Segment Start: Records shown
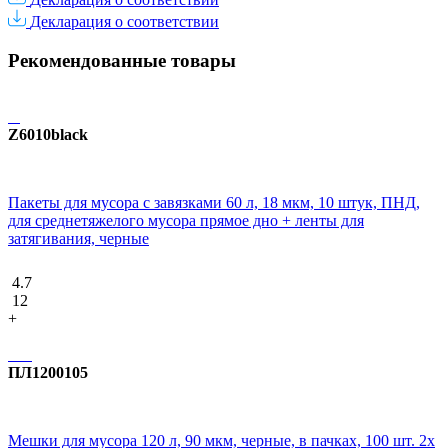
Декларация о соответствии
Рекомендованные товары
Z6010black
Пакеты для мусора с завязками 60 л, 18 мкм, 10 штук, ПНД,
для среднетяжелого мусора прямое дно + ленты для
затягивания, черные
4.7
12
+
ПЛ1200105
Мешки для мусора 120 л, 90 мкм, черные, в пачках, 100 шт. 2х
Segment End: Records shown
• [Required action]: Write out the records in full and exactly, omitting the pictures they hold.

• [Reply]:
Декларация о соответствии
Рекомендованные товары
Z6010black
Пакеты для мусора с завязками 60 л, 18 мкм, 10 штук, ПНД,
для среднетяжелого мусора прямое дно + ленты для
затягивания, черные
4.7
12
+
ПЛ1200105
Мешки для мусора 120 л, 90 мкм, черные, в пачках, 100 шт. 2х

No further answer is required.